Rishon Lezion Magistrate's Court discussed Sunday a petition filed by Mahmoud Mansour, a Muslim Arab from Jaffa, who demanded to ban a radical right wing organization from holding a protest against his wedding tonight to Morel Malcha, a Jewish Israeli who also lives in Jaffa and had converted to Islam.
Judge Iyra Mordechai from the Rishon Lezion Magistrate Court said the protestors from the Organization for Prevention of Assimilation in the Holy Land (LEHAVA), could rally at a distance of 200 meters from the event itself.
During the court hearing, the police proposed holding the protest at a parking lot south of the banquet hall, about 150-200 meters away. Itamar Ben Gvir, the attorney for the organization, is expected to arrive at the site to check whether the location is suitable for the protest.
Wedding decorations of Mahmoud Mansour's house in Jaffa (Photo: Ido Erez)
In addition, a restraining order was issued against both sides for 90 days, during which they will not be able to contact each other directly or indirectly.
Mahmoud and Morel's Pre-wedding celebration (Photo: Hassan Shaalan) n
The police representative at the hearing, Superintendent Shir Golus, said that hundreds of officers are expected to be on duty around the venue tonight. Judge Mordechai responded, saying: “It pains me. We’re paying a lot of taxes for this protest. That’s money that could have gone towards the Iron Dome.” Lawyer Ben Gvir said in reply: “That was my claim for the pride parade.”
Ben Gvir further said, following the ruling: “This is an important victory for freedom of expression. We have taught the leftists the meaning of democracy today.”
An apolitical rally aimed to counter the LEHAVA protest is urging people to arrive at the wedding venue with flowers and signs of congratulations to show support for the couple’s choice. The initiator of the counter rally, Guy Ronen, who obtained the couple’s approval for the tribute, said: “Morel and Mahmoud are not a public institution and no one has the right to harass them.”
President Reuven Rivlin posted a condemnation against LEHAVA on his Facebook page, saying: “There’s a red line between freedom of expression and protest, and incitement. Mahmoud and Morel from Jaffa decided to get married and exercise their freedom in a democratic country. The voices of incitement against them are infuriating and worrying, regardless of my views or those of anyone else regarding the issue,” he wrote.
“Not everyone has to be happy for Mahmoud and Morel, but everyone has to respect them. There is no room for demonstrations of incitement, violence and racism in the Israeli society.
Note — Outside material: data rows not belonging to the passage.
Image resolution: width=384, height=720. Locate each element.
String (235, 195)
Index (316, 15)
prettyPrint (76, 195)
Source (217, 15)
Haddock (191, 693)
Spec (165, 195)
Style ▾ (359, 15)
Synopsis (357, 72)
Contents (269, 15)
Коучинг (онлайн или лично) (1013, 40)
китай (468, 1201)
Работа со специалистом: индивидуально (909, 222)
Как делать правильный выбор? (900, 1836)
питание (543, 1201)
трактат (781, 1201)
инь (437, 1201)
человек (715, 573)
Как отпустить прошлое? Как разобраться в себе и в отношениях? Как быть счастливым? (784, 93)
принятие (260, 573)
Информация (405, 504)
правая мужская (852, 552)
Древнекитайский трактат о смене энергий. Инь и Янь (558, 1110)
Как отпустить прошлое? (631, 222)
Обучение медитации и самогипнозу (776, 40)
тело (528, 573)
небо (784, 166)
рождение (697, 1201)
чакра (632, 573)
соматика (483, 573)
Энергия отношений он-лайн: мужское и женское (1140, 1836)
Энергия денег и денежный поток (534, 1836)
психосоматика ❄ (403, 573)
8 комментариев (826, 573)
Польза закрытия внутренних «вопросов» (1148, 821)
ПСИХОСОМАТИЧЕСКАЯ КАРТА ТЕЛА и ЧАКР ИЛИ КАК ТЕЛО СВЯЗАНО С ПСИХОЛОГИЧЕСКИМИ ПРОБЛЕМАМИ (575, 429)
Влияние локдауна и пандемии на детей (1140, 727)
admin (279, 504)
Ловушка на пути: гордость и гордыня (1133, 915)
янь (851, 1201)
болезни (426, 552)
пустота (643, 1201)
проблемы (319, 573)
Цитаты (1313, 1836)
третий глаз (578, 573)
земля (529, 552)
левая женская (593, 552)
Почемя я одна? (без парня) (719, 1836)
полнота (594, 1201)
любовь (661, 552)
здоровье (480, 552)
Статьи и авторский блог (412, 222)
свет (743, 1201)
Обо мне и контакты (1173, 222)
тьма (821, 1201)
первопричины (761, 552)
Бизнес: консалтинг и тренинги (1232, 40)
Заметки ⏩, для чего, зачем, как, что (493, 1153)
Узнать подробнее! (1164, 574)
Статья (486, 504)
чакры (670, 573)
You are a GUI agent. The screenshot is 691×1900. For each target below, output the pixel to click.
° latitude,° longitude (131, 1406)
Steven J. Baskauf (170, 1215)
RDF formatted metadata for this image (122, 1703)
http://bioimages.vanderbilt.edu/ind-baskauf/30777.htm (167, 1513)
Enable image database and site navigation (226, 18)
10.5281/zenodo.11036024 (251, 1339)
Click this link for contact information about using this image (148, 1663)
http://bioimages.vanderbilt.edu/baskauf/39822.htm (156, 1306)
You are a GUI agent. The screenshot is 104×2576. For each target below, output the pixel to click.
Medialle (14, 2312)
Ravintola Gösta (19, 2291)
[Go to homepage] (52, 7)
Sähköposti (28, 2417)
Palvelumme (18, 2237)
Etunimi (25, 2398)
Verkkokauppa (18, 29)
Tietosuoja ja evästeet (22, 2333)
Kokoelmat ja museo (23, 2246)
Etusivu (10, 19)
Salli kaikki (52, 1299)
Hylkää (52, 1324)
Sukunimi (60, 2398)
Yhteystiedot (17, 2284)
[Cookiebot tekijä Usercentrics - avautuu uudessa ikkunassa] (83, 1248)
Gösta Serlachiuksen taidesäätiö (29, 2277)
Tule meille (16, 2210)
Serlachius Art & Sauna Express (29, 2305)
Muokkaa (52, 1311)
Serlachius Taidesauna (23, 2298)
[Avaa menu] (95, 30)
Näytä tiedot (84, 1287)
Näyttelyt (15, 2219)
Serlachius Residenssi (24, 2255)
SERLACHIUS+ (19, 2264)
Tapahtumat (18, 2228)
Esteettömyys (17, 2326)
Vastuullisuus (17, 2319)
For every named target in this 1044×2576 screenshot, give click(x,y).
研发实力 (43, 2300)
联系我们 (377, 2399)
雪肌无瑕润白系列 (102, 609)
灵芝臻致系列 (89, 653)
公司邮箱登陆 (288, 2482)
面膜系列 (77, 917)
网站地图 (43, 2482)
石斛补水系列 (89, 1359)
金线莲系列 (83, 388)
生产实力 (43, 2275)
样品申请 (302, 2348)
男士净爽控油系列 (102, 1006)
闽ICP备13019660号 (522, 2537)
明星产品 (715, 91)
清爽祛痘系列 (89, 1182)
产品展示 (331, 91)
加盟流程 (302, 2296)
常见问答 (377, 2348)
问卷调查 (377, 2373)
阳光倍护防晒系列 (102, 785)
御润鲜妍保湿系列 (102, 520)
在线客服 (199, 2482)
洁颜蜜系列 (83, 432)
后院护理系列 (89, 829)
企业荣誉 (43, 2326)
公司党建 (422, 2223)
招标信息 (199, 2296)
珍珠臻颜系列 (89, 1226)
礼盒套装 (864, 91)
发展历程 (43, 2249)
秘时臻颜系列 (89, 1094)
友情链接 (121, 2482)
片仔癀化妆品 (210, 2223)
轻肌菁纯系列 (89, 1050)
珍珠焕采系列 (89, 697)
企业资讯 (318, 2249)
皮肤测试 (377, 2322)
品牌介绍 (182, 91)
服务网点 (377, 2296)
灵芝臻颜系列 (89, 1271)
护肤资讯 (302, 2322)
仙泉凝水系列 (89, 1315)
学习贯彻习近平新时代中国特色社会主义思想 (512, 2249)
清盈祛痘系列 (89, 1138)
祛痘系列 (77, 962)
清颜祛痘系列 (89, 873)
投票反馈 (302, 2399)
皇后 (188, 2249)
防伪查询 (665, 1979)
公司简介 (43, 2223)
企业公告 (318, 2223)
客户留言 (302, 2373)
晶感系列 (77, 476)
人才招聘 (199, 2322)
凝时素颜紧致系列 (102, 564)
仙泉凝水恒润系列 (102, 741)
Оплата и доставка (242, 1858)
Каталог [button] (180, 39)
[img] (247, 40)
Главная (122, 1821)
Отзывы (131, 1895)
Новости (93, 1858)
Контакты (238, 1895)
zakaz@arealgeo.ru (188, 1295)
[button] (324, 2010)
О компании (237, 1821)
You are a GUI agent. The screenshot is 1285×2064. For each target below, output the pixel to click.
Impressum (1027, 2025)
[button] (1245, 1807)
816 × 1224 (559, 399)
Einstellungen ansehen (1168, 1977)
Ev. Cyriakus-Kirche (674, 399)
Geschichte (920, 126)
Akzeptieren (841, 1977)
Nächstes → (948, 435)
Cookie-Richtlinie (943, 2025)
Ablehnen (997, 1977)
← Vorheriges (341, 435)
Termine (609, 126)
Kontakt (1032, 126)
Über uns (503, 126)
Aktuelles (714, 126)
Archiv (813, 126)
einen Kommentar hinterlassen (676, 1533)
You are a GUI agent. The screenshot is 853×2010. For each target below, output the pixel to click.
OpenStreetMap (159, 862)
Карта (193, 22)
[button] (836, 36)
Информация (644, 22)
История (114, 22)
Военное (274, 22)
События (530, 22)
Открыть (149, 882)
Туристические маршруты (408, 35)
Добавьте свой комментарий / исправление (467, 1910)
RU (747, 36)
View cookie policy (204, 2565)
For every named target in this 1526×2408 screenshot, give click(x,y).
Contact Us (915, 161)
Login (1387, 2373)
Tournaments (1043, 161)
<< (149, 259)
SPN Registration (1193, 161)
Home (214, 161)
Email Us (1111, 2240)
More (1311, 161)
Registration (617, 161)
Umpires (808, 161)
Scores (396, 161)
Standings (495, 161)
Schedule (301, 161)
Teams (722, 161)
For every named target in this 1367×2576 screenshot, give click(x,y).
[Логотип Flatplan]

Such expressions undermine the foundations of our joint life in the Jewish and democratic State of Israel. I wish the newlyweds health, calm and joy.”
During court proceedings on the couple’s petition, their lawyer, Yaniv Segev, demanded that an injunction be issued both against harassment and against the LEHAVA protest. “There is a real concern for the safety of the couple,” he said. According to him, the LEHAVA activists’ protest may become violent and racist, and may even prevent the ceremony from taking place.
Mansour said at the court session: “Arab and Jews are the same. There’s nothing better than co-existence. We live on the same street with Arabs and Jews and we all wish good morning to each other. Morel already converted to Islam a long time ago, and we have been married since Friday.
“If a Jew was marrying a Chinese woman, would they be doing the same? Is it a criminal offence to get married? I love her.”